NASA and Red Hat Create AI Medical Assistant for Astronauts in Deep Space
The CMO-DA system, based on the open source tool RamaLama, enables offline diagnostics without relying on communication with Earth.
July 3, 2026 · 4 min read

TL;DR: NASA and Red Hat have created an AI medical assistant (CMO-DA) that works offline to diagnose astronauts on deep space missions, using the open source tool RamaLama and HPE hardware.
What happened?
Researchers at NASA's Johnson Space Center, in collaboration with Red Hat, have developed a clinical decision support system called Crew Medical Officer Digital Assistant (CMO-DA). This AI-based medical assistant is designed to help astronauts diagnose and treat medical conditions during deep space missions, where real-time communication with doctors on Earth is limited or impossible.
The system relies on RamaLama, an open source tool backed by Red Hat that allows running and serving AI models predictably and securely across different hardware environments. RamaLama treats AI models as container images, using Open Container Initiative-compatible containers, ensuring portability and isolation. According to Red Hat, this approach makes AI 'boring'—that is, reliable, predictable, and unglamorous, in the best sense for mission-critical applications.
CMO-DA performs multimodal inference: it processes both large language models (LLMs) for complex medical reasoning and vision language models (VLMs) to analyze symptom images. All without needing a connection to the terrestrial cloud, which is critical for missions beyond low Earth orbit. Tests are conducted on the ground twin of HPE's Spaceborne Computer, a supercomputer that has been operating on the ISS since 2017, demonstrating the viability of high-performance computing in space.
Why is it important?
Currently, astronauts on the International Space Station (ISS) rely on doctors on Earth for real-time consultations, which is feasible due to short communication delays in low orbit (about 1-2 seconds). However, on missions to Mars, signals take between 4 and 24 minutes each way, making traditional telemedicine impossible. CMO-DA offers an autonomous solution that can save lives in critical situations, such as heart attacks, fractures, or infections, where every minute counts.
The use of open source ensures the system is reproducible, auditable, and secure—essential requirements for human safety in mission-critical environments. Additionally, the architecture could be replicated in remote areas on Earth, such as regions without internet access or limited medical infrastructure. According to NASA, more than 50% of the world's population lacks access to radiology services, and CMO-DA could help bridge that gap.
The historical context is relevant: during the Apollo missions, doctors on Earth had to guide astronauts through medical procedures with signal delays of up to 3 seconds. In the era of Artemis missions and plans for Mars, medical autonomy is an indispensable requirement. CMO-DA represents a qualitative leap from the limited medical kits and printed manuals used so far.
What consequences will it have?
Once ground tests are completed, the system will be presented to NASA leaders for potential deployment on the ISS. The next iteration will integrate Red Hat Enterprise Linux AI (RHEL AI), providing a stable and hardened foundation for scaling AI applications in extreme environments. RHEL AI includes tools like InstructLab to fine-tune models with specific medical data, improving diagnostic accuracy.
The success of CMO-DA could lay the groundwork for future autonomous medical assistants in long-duration space missions and potentially for terrestrial applications in isolated areas. It also demonstrates how open source software can be key in mission-critical applications, where reliability and transparency are paramount. Unlike proprietary systems, open source allows independent audits and customization by space agencies worldwide.
Compared to other AI-based medical assistants, such as Babylon Health's diagnostic system or IBM's Watson, CMO-DA stands out for its fully offline operation and integration with certified space hardware. Moreover, the use of OCI containers ensures the same software can run on different platforms, from HPE's Spaceborne Computer to future quantum or edge computers.
What should readers know?
- Offline operation: The system does not require an internet connection, making it ideal for remote environments. Inferences are performed locally on the Spaceborne Computer hardware.

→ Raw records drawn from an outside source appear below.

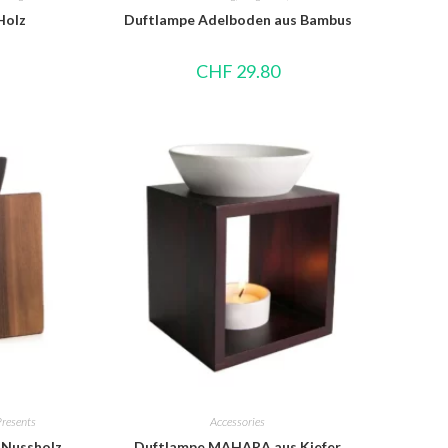
Holz
Duftlampe Adelboden aus Bambus
CHF
29.80
Presents
Accessories
 Nussholz
Duftlampe MAHARA aus Kiefer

- Underlying technology: RamaLama from Red Hat allows running AI models in containers predictably and securely. The models used include Llama 2 and versions fine-tuned for medical diagnosis.
- Hardware: Tests are conducted on the ground twin of HPE's Spaceborne Computer, a system based on AMD EPYC processors and NVIDIA GPUs, already on the ISS since 2017 and upgraded in 2021.
- Next steps: The system is expected to be tested on the ISS during the Artemis II mission (planned for 2025) and then evolve with RHEL AI to support Mars missions in the 2030s.
- Terrestrial potential: The same architecture could be used for telemedicine in areas without connectivity, such as rural regions in Africa or South America, or in disaster environments where networks are down.
- Limitations: CMO-DA does not replace a human doctor but assists the crew medical officer. Its accuracy depends on training data and is still in the validation phase.
“RamaLama makes AI 'boring'—that is, reliable, predictable, and unglamorous, in the best sense for mission-critical applications,” according to Red Hat.